Details der Publikation - Generating Contextual Variables From Web-Based Data for Health Research

Generating Contextual Variables From Web-Based Data for Health Research : Tutorial on Web Scraping, Text Mining, and Spatial Overlay Analysis

©Pablo Galvez-Hernandez, Angelina Gonzalez-Viana, Luis Gonzalez-de Paz, Ketan Shankardass, Carles Muntaner. Originally published in JMIR Public Health and Surveillance (https://publichealth.jmir.org), 08.01.2024..

BACKGROUND: Contextual variables that capture the characteristics of delimited geographic or jurisdictional areas are vital for health and social research. However, obtaining data sets with contextual-level data can be challenging in the absence of monitoring systems or public census data.

OBJECTIVE: We describe and implement an 8-step method that combines web scraping, text mining, and spatial overlay analysis (WeTMS) to transform extensive text data from government websites into analyzable data sets containing contextual data for jurisdictional areas.
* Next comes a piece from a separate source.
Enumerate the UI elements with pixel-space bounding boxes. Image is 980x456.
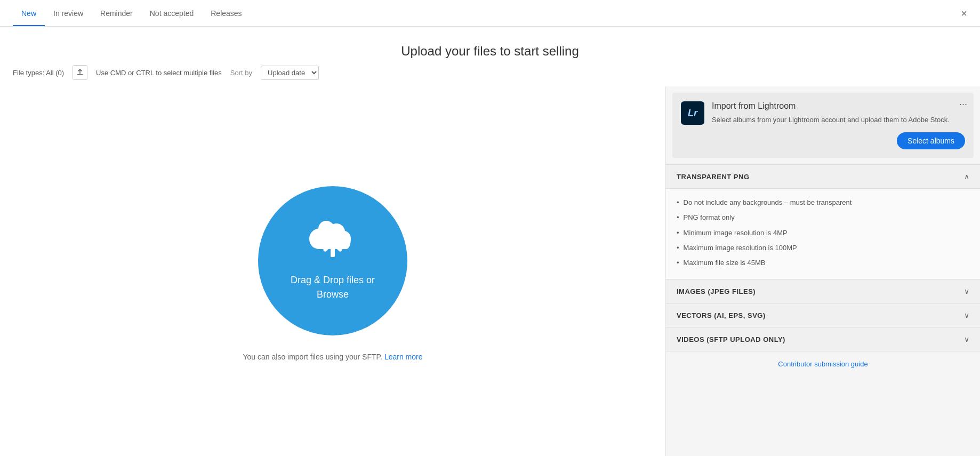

METHODS: This tutorial describes the method and provides resources for its application by health and social researchers. We used this method to create data sets of health assets aimed at enhancing older adults' social connections (eg, activities and resources such as walking groups and senior clubs) across the 374 health jurisdictions in Catalonia from 2015 to 2022. These assets are registered on a web-based government platform by local stakeholders from various health and nonhealth organizations as part of a national public health program. Steps 1 to 3 involved defining the variables of interest, identifying data sources, and using Python to extract information from 50,000 websites linked to the platform. Steps 4 to 6 comprised preprocessing the scraped text, defining new variables to classify health assets based on social connection constructs, analyzing word frequencies in titles and descriptions of the assets, creating topic-specific dictionaries, implementing a rule-based classifier in R, and verifying the results. Steps 7 and 8 integrate the spatial overlay analysis to determine the geographic location of each asset. We conducted a descriptive analysis of the data sets to report the characteristics of the assets identified and the patterns of asset registrations across areas.

RESULTS: We identified and extracted data from 17,305 websites describing health assets. The titles and descriptions of the activities and resources contained 12,560 and 7301 unique words, respectively. After applying our classifier and spatial analysis algorithm, we generated 2 data sets containing 9546 health assets (5022 activities and 4524 resources) with the potential to enhance social connections among older adults. Stakeholders from 318 health jurisdictions registered identified assets on the platform between July 2015 and December 2022. The agreement rate between the classification algorithm and verified data sets ranged from 62.02% to 99.47% across variables. Leisure and skill development activities were the most prevalent (1844/5022, 36.72%). Leisure and cultural associations, such as social clubs for older adults, were the most common resources (878/4524, 19.41%). Health asset registration varied across areas, ranging between 0 and 263 activities and 0 and 265 resources.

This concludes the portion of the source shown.